New to the kitchen terrace this year, a table and chairs in an entirely contemporary vein. The terrace has a new reason for being.


As sculptural as they are utilitarian, the suite is a substantial and confident dose of individual expression.  Unexpectedly, I really like it.

Transport


Much of what keeps a community, or a landscape workable is about transport.  These vegetables need to get to market before they go bad.  Those M and M peanuts-bags of this candy get shipped all over the country. You and I need to get to work; we require transportation from one place to another. A drivecourt can be a very utilitarian landscape feature-but that does not mean it needs to be an endless expanse of hard surface like the parking lot of a gorcery store.  A drivecourt facilitates transport-but it can have its own 15mph zones.  This drivecourt-I designed and built a water feature with three jets-as big as an SUV. This takes one attention away from the floor and provides some interest at eye level. The cistern is placed in the drivecourt such that it directs both physical and visual traffic.  Only days away from having the water lines hooked up, the soil brought up to grade, a boxwood skirt and flowers to finish, I only hope the music of the water running will transport them, the moment they get home.   

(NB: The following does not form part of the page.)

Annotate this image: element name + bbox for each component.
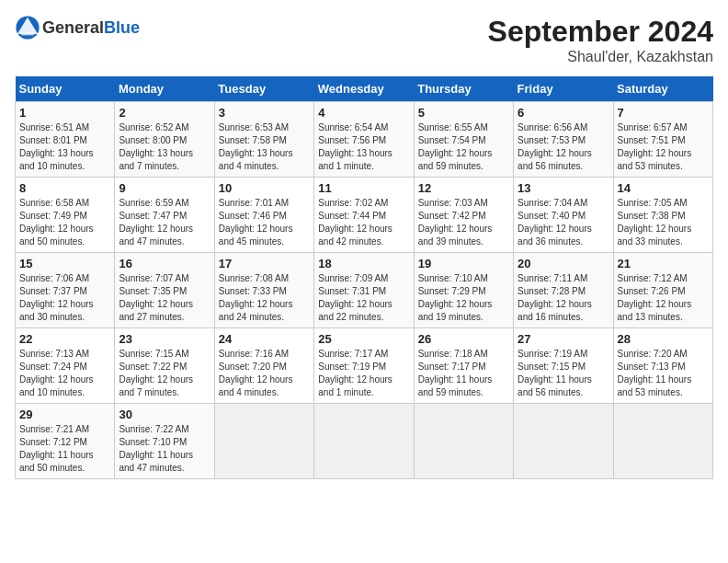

Establishing some structure in a garden has much to do with traffic.  How will you get from one place to another. This river front property is owned by clients with older parents and family.  A motorized cart provides transportation from the front of the house to the water.  Gravel walks large enough to accomodate that vehicle were essential to everyone being able to enjoy the outdoors. 

A fenced vegetable garden with raised beds was  high on the list of their requests.  They entertain family and friends, and cook-passionately.  The ability to grow their own summer vegetables and fruits was important.  Much of their family life and tradition revolves around the exchange and community of the dinner table.  This is an old world attitude that I like and respect.  The south side of this new addition had the best sun.  The design issue-how to combine a working vegetable garden, a means by which materials, people and tools could be transported in a beautiful way.  I designed this garden immediately adjacent to a covered porch, home to seating, and an outdoor kitchen. The best part of designing is that occasion when you have a client keenly interested in that process.  The deisgn of this garden gate, an exact replica of my client’s grandfather’s vegetable garden gate in Italy.  I will say this gate is my most favorite detail in the entire landscape.   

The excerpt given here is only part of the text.